Good art, real art, stuff that matters, is a hard, messy navigation through emotions of all types; it’s complicated. If all you have is emotional honesty, you’re no better than the artist couched in irony and abstract lyrics. The concept of the difficult artist being abstract and the primitive artist being honest are outdated and as I said before, kinda racist, but when it comes to music, pop music, music manufactured, bought, and sold, the concept that the art you sell is about baring one’s soul is absurd. The best musicians, but especially rappers, have found some kind of interesting balance between giving people what they want and maintaining integrity (Prodigy!) but the concept that on some level, someone who sells a CD only wants to express themselves has always been total bullshit. If it’s only about expression, go back in your room and sing in front of your mirror, don’t bother me with it.
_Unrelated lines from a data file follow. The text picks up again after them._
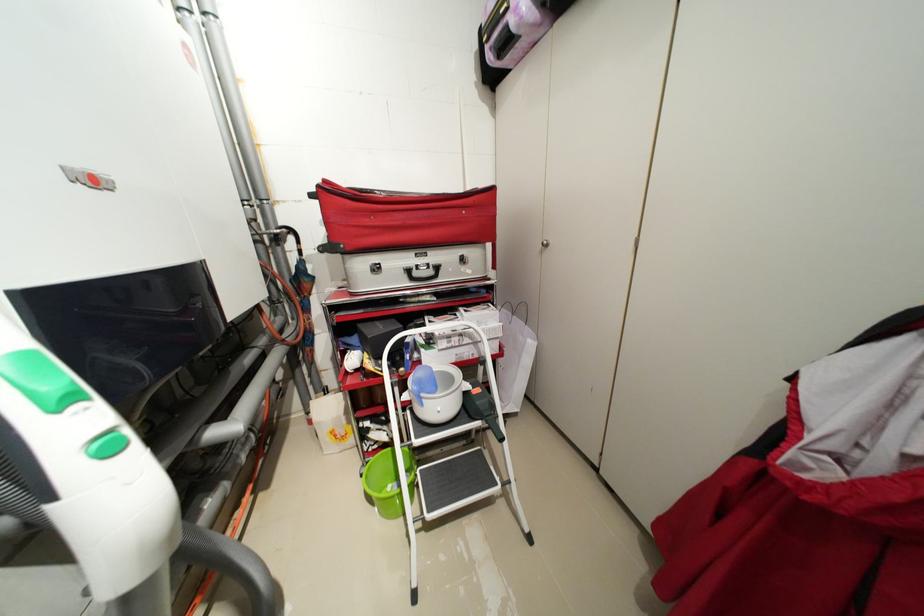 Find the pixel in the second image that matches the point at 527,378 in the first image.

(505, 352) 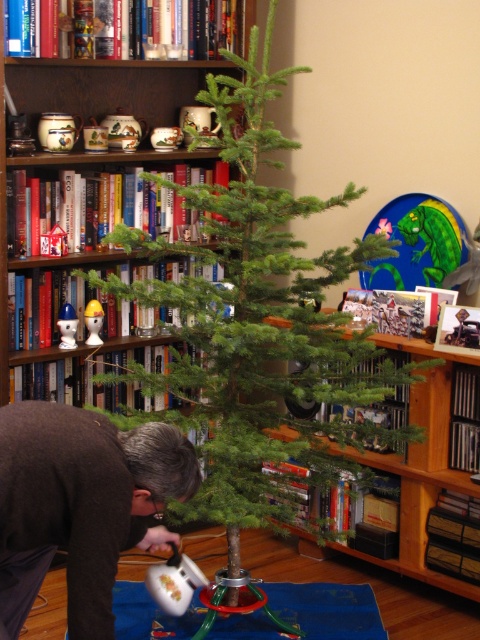 Question: Which is farther from the wooden bookshelf at center?

Choices:
 (A) matte white plastic toy at center
 (B) green matte christmas tree at center
 (C) brown wool sweater at lower left

Answer: (A)

Question: Is green matte christmas tree at center further to the viewer compared to wooden bookshelf at center?

Choices:
 (A) no
 (B) yes

Answer: (A)

Question: Can you confirm if brown wool sweater at lower left is wider than wooden bookshelf at center?

Choices:
 (A) yes
 (B) no

Answer: (B)

Question: Which object appears farthest from the camera in this image?

Choices:
 (A) matte white ceramic toy at center
 (B) wooden bookshelf at center
 (C) brown wool sweater at lower left
 (D) matte white plastic toy at center

Answer: (D)

Question: Which object is farther from the camera taking this photo?

Choices:
 (A) matte white ceramic toy at center
 (B) matte white plastic toy at center

Answer: (B)

Question: Does brown wool sweater at lower left have a smaller size compared to wooden bookshelf at center?

Choices:
 (A) yes
 (B) no

Answer: (A) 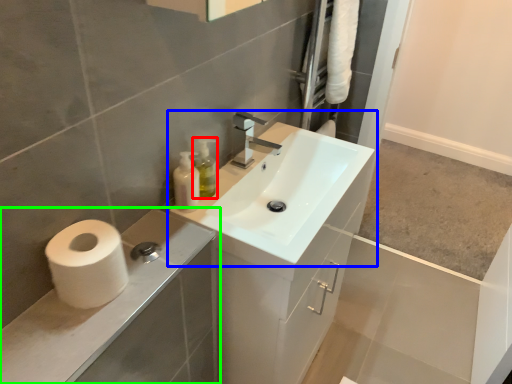 Question: Based on their relative distances, which object is nearer to soap dispenser (highlighted by a red box)? Choose from sink (highlighted by a blue box) and bathroom cabinet (highlighted by a green box).

Choices:
 (A) sink
 (B) bathroom cabinet

Answer: (A) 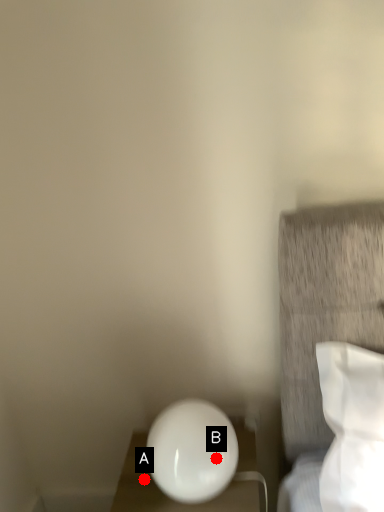 Question: Two points are circled on the image, labeled by A and B beside each circle. Which of the following is the farthest from the observer?

Choices:
 (A) A is further
 (B) B is further

Answer: (A) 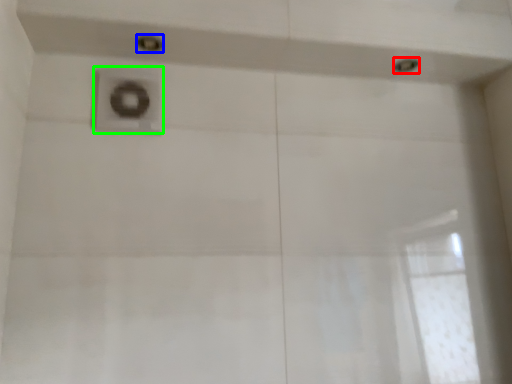 Question: Which object is positioned farthest from shower (highlighted by a red box)? Select from shower (highlighted by a blue box) and plumbing fixture (highlighted by a green box).

Choices:
 (A) shower
 (B) plumbing fixture

Answer: (B) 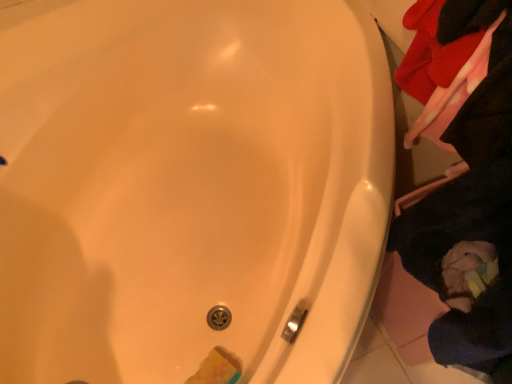 What do you see at coordinates (470, 209) in the screenshot?
I see `velvet-like pink towel at right` at bounding box center [470, 209].

Where is `velvet-like pink towel at right`? Image resolution: width=512 pixels, height=384 pixels. velvet-like pink towel at right is located at coordinates (470, 209).

The width and height of the screenshot is (512, 384). What are the coordinates of `velvet-like pink towel at right` in the screenshot? It's located at (470, 209). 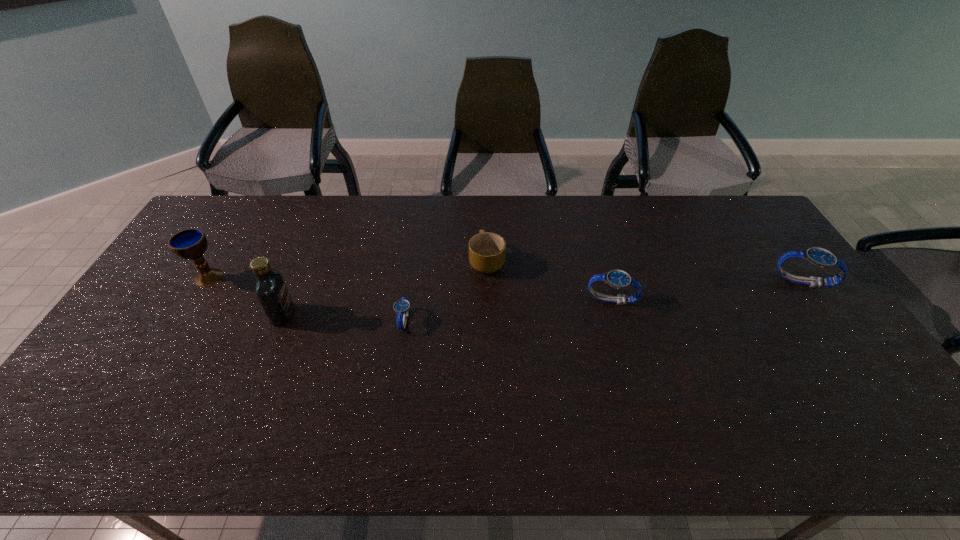 You are a GUI agent. You are given a task and a screenshot of the screen. Output one action in this format:
    pyautogui.click(x=<x>, y=<y>)
    Task: Click on the free space located on the left of the shortest watch
    This screenshot has height=540, width=960.
    Given the screenshot: What is the action you would take?
    pyautogui.click(x=340, y=320)

Identify the location of vacant area located on the back of the second object from right to left. Image resolution: width=960 pixels, height=540 pixels. (587, 212).

The height and width of the screenshot is (540, 960). I want to click on vacant area situated 0.160m on the front of the rightmost watch, so click(x=841, y=335).

Find the location of a particular element. free point located on the side with the handle of the third object from right to left is located at coordinates (487, 225).

Where is `free space located on the side with the handle of the third object from right to left`? This screenshot has height=540, width=960. free space located on the side with the handle of the third object from right to left is located at coordinates (487, 228).

This screenshot has width=960, height=540. In order to click on vacant space located on the side with the handle of the third object from right to left in this screenshot , I will do `click(487, 232)`.

This screenshot has width=960, height=540. In order to click on free space located on the right of the second tallest object in this screenshot , I will do `click(247, 277)`.

Locate an element on the screen. vacant space located 0.380m on the front-facing side of the tallest object is located at coordinates (425, 315).

Where is `object located at the left edge`? This screenshot has width=960, height=540. object located at the left edge is located at coordinates (191, 243).

Identify the location of object that is at the right edge. The width and height of the screenshot is (960, 540). (820, 257).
There is a way to address one’s life, exposing very-real truths about one’s self without devolving into self-pity and self-aggrandizing through self-pity. You can talk about your problems and not make yourself a spectacle. This comes from maintaining the emotional integrity of the situaiton without making it quite so apparent or simplistic. When Biggie drops “My mother’s got cancer in her breast/Don’t ask me why I’m motherfuckin’ stressed” it comes in the middle of a song that laments Biggie’s world, without becoming all “woe is me” about it. When he finally goes from the general (how his neighborhood changed) to the specific (exactly what troubles him) the effect is stronger because the entire song is not a song about why his mother has breast cancer. Kanye West, one of rap’s biggest self-mythologizers, can often lose his way but his autobiographical songs are almost always injected with humor, autobiography, and insight. It is this mix of emotions which not only makes for a rewarding experience but is closer to real-life, for even in the worst of situations, some warmth or humor pops through and indeed, something is learned. The supposed immediacy of songs like ‘Rehab’ is nothing but laziness. Lazy with insight and disrespectful to an audience who find this music sincere or believe it to be soul-baring. ‘You Know I’m No Good’ is the song-equivalent of the dude in Burger King who mops the floor, telling you about how messed-up his life is, not so much because he wants emotional connection but because the pathetic tendency to victimize one’s self instead of expressing real, actual feelings is so pervasive and even encouraged. Like Burger King Guy, Winehouse is trying to express herself and indeed, if this is her way of doing it, perhaps she has some problems, but I don’t see why that is given magazine covers and record sales; the same would never be done for scary Burger King Guy.
-Greenberg, Clement. ‘Art and Culture: Critical Essays.’ Beacon Press: Boston, 1961.
-Valdesolo, Fiorella. ‘The Devil In Miss Winehouse.’ NYLON Magazine. April 2007. (114-117).